Embora nestas últimas obras estejam patentes as qualidades de lucidez e de estilo que caracterizam a Aquilino, seus contos, novelas e romances é que lhe granjearam a fama de que goza hoje em dia. Aquilino entronca-se numa linhagem de prosadores que, passando por Eça e Fialho entre os nacionais, e por Anatole France entre os estrangeiros, remonta a Camilo Castelo Branco, pelo menos no que toca ao culto da “escritura-artística” e perfeita enquanto pureza e precisão vernaculares.

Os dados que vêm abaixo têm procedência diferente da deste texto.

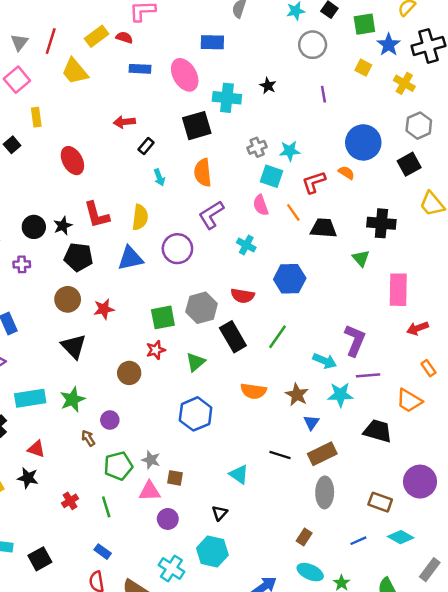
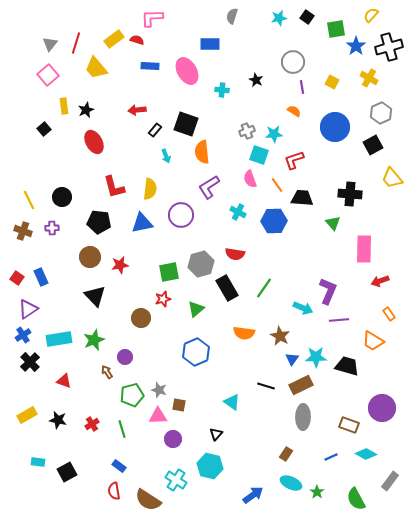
gray circle: (313, 45) -> (293, 62), moved
yellow square: (363, 68) -> (332, 82), moved
cyan cross: (227, 98) -> (222, 90), size x0.6
black square: (197, 126) -> (186, 124), moved, turned 35
orange semicircle: (346, 173) -> (294, 111), moved
black star: (63, 226) -> (86, 110), moved
blue hexagon: (290, 279) -> (274, 221), moved
cyan star: (340, 395) -> (316, 357), moved
black star: (28, 478) -> (58, 420), moved

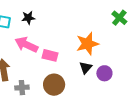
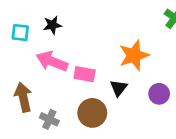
black triangle: (86, 68) -> (119, 88), moved
gray cross: (22, 88) -> (49, 119), turned 32

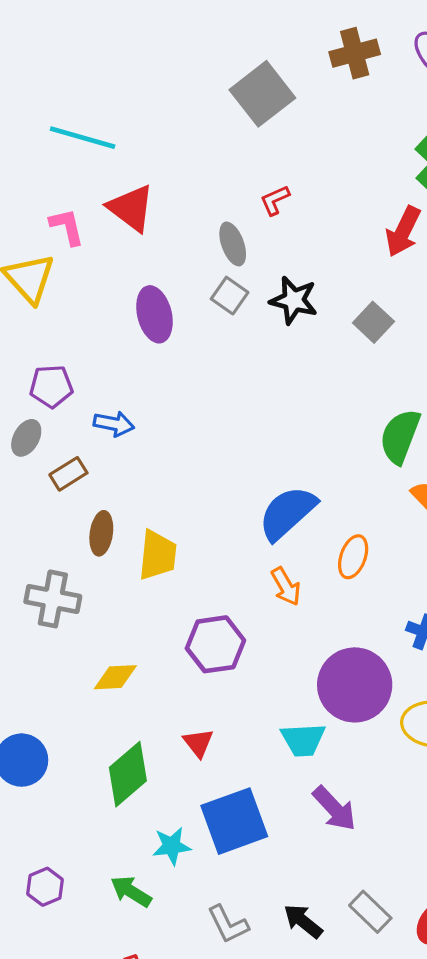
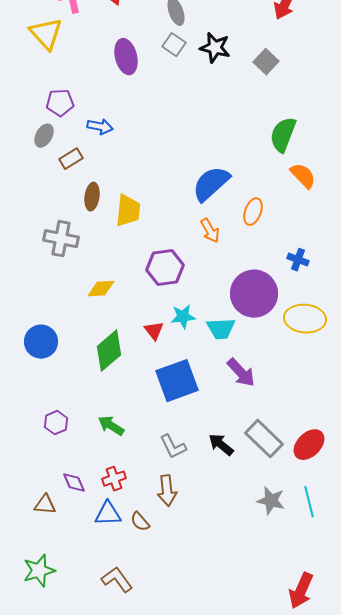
cyan star: (172, 846) -> (183, 317), moved
gray rectangle: (370, 912) -> (264, 439), size x1.4

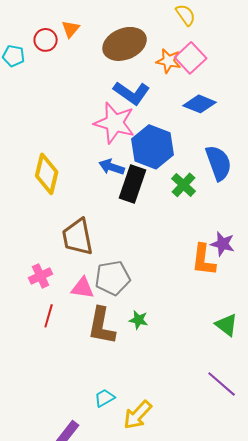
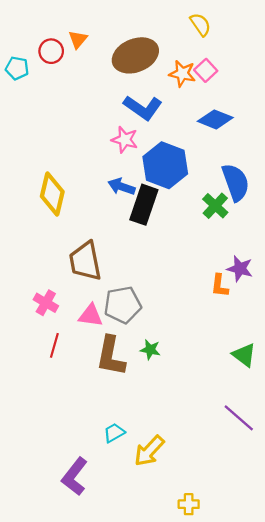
pink square: (191, 58) -> (206, 70), size x0.7
pink star: (115, 123) -> (125, 140), size x0.6
green cross: (184, 185) -> (215, 206), moved
orange L-shape: (204, 260) -> (220, 286), size x0.7
pink cross: (41, 276) -> (46, 303), turned -35

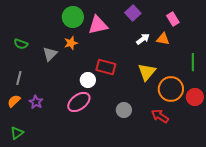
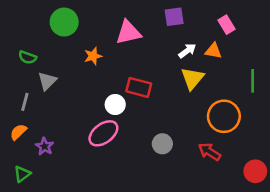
purple square: (133, 13) -> (174, 17), turned 35
green circle: (73, 17) -> (64, 22), moved
gray triangle: (50, 54) -> (47, 81), moved
yellow triangle: (147, 72) -> (192, 78), moved
red circle: (195, 97) -> (255, 171), moved
purple star: (36, 102) -> (45, 146), moved

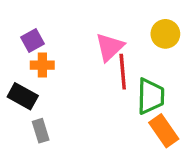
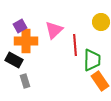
pink triangle: (110, 47) -> (54, 30), moved
orange cross: (42, 65) -> (26, 41), size x1.6

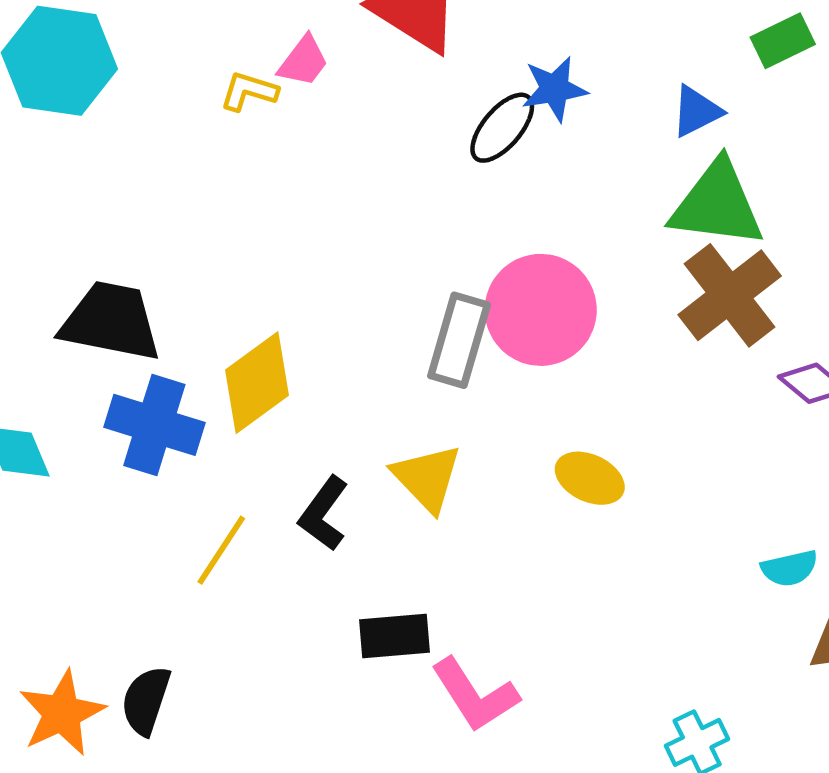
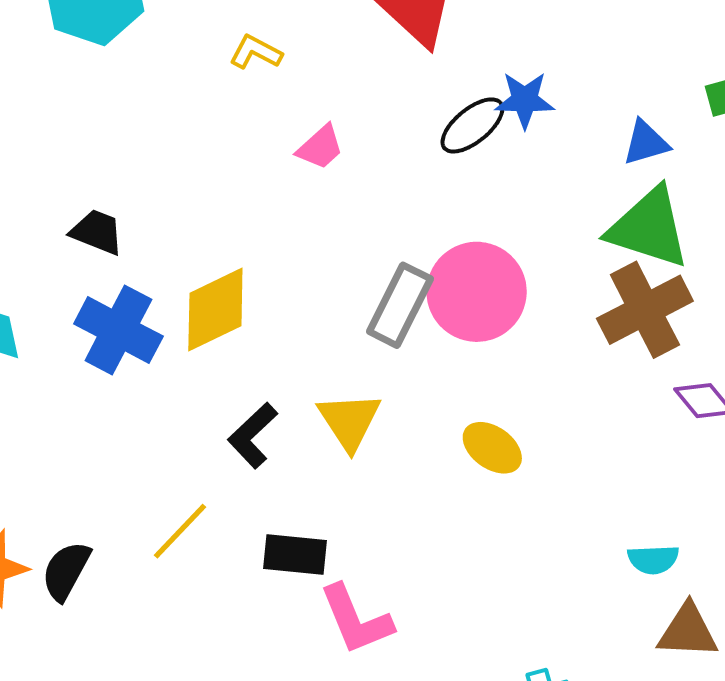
pink trapezoid: (303, 61) -> (320, 147), moved
black trapezoid: (111, 321) -> (97, 232), size x0.6
yellow line: (221, 550) -> (180, 531), moved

Sendo antes de tudo um escritor, mais do que um ficcionista, (…), Aquilino acreditou a vida toda no ofício de escrever como vocação e como realização da sentença buffoniana de que “o estilo é o homem”. Para atingir seu objectivo, teve de levantar um impressionante vocabulário e uma rica sintaxe, e não duvidou em fazer uso de arcaísmos e tipismos regionais de sua província natal, a Beira Alta. Sua primeira marca, portanto, é a pesquisa estilística, a volúpia da forma cinzelada e brilhante (…). Além disso, especialmente nas primeiras obras, Aquilino recebeu alguma influência do Decadentismo, por via do exemplo de Fialho, mas caldeando-a já com sua maneira peculiar, que lhe faria a fortuna de escritor voltado para a terra e para as matrizes do Idioma. Despontavam então algumas de suas características fundamentais, que iriam confluir para formar a vertente melhor de sua volumosa produção: aquela em que o romancista estampa uma profunda simpatia pelo homem rústico das Beiras, vivendo rudes dramas de criatura reduzida à condição de animal irracional, paganicamente embrutecido pelo exclusivo contacto com a terra áspera e primitiva e com velhos e gastos preconceitos sociais, firmemente arraigados nos meios rurais. É o que se observa na maior parte de suas obras de ficção, especialmente Terras do Demo, Andam faunos pelos bosques, São Banaboião. Nesse particular, o melhor de sua obra está na novela “O Malhadinhas”, inserta na Estrada de Santiago. Em matéria de narrativa longa, mas ainda com estrutura de novela, A Casa Grande de Romarigães leva a palma. O escritor subintitula-a de “Crónica romanceada” e no prefácio narra as peripécias de sua composição, inclusive respondendo ambígua e jocosamente a um “académico de Argamasilha, ou lente de Coimbra”: “- Um romance… ? Deus me livre! A minha ambição foi bem outra. Isto é monografia histórica local, história romanceada, se quiser, agora novela, abrenúncio!”» [2]
Testemunho
O neto de Aquilino Ribeiro, Aquilino Machado, no dia 3 de Janeiro de 2018, tornou público o seguinte testemunho:
O meu avô Aquilino quando morreu foi velado por centenas de populares, a larga maioria operários e gente humilde que vivia em Lisboa ou nas periferias urbanas. Alguns eram leitores, mas a maior parte deles não o era. Cumpriam sim uma homenagem igualitária na luta contra a ditadura salazarista. No dia do funeral, os esbirros da PIDE impediram que a grande mobilização estudantil a ele se juntasse, já perto do Cemitério dos Prazeres. O que não conseguiram controlar foram os milhares de telegramas que chegaram a casa dos meus avós, numa emotiva onda de solidariedade e pesar com a morte do escritor beirão. Para além do testemunho de inúmeros notáveis ligados ao campo democrático, uma intensa mole de gente anónima, prestaria um sentido tributo à elevação literária e humana de Aquilino Ribeiro, afrontando politicamente um regime repressivo e anti-democrático: centenas de estudantes – até estudantes liceais! – trabalhadores, essencialmente gente humilde ligada a associações Republicanas da Lisboa Operária».
Aquilino Ribeiro
Foi membro efectivo (a partir de 1958) da Academia das Ciências.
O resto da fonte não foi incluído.